== Problem details ==
Without including any pictures, return the records below exactly as written.

Saved data entries
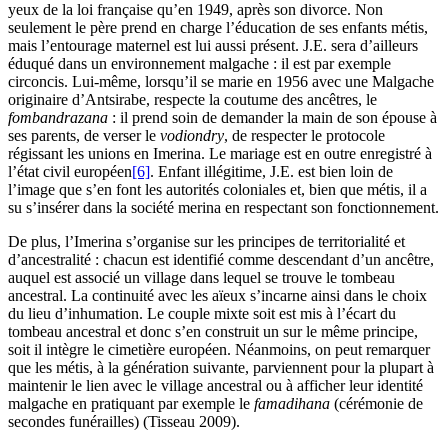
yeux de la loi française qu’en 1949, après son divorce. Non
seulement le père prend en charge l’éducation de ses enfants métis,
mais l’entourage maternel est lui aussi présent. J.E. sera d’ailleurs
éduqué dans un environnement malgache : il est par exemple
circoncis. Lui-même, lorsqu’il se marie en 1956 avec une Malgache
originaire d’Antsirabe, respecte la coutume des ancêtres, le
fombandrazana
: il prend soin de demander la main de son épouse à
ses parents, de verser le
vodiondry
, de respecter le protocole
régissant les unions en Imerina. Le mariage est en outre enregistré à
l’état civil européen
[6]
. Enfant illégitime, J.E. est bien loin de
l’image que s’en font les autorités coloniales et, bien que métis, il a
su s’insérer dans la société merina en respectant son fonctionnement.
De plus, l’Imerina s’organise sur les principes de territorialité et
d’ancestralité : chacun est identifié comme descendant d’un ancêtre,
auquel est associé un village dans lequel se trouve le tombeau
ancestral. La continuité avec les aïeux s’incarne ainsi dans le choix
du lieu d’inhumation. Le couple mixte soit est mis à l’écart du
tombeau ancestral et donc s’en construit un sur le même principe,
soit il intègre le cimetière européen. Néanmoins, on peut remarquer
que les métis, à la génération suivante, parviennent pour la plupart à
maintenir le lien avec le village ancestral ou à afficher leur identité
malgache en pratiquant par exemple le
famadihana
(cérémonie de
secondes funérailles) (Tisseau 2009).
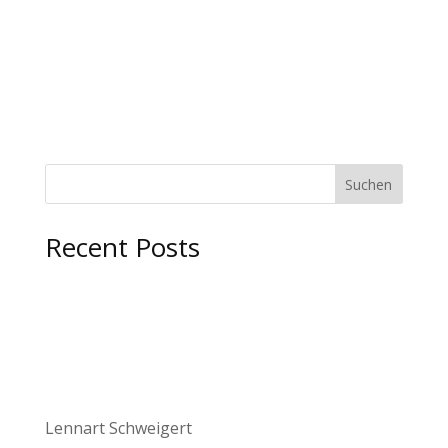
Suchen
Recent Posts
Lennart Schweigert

== Solution to this problem ==
yeux de la loi française qu’en 1949, après son divorce. Non
seulement le père prend en charge l’éducation de ses enfants métis,
mais l’entourage maternel est lui aussi présent. J.E. sera d’ailleurs
éduqué dans un environnement malgache : il est par exemple
circoncis. Lui-même, lorsqu’il se marie en 1956 avec une Malgache
originaire d’Antsirabe, respecte la coutume des ancêtres, le
fombandrazana
: il prend soin de demander la main de son épouse à
ses parents, de verser le
vodiondry
, de respecter le protocole
régissant les unions en Imerina. Le mariage est en outre enregistré à
l’état civil européen
[6]
. Enfant illégitime, J.E. est bien loin de
l’image que s’en font les autorités coloniales et, bien que métis, il a
su s’insérer dans la société merina en respectant son fonctionnement.
De plus, l’Imerina s’organise sur les principes de territorialité et
d’ancestralité : chacun est identifié comme descendant d’un ancêtre,
auquel est associé un village dans lequel se trouve le tombeau
ancestral. La continuité avec les aïeux s’incarne ainsi dans le choix
du lieu d’inhumation. Le couple mixte soit est mis à l’écart du
tombeau ancestral et donc s’en construit un sur le même principe,
soit il intègre le cimetière européen. Néanmoins, on peut remarquer
que les métis, à la génération suivante, parviennent pour la plupart à
maintenir le lien avec le village ancestral ou à afficher leur identité
malgache en pratiquant par exemple le
famadihana
(cérémonie de
secondes funérailles) (Tisseau 2009).
Suchen
Recent Posts
Lennart Schweigert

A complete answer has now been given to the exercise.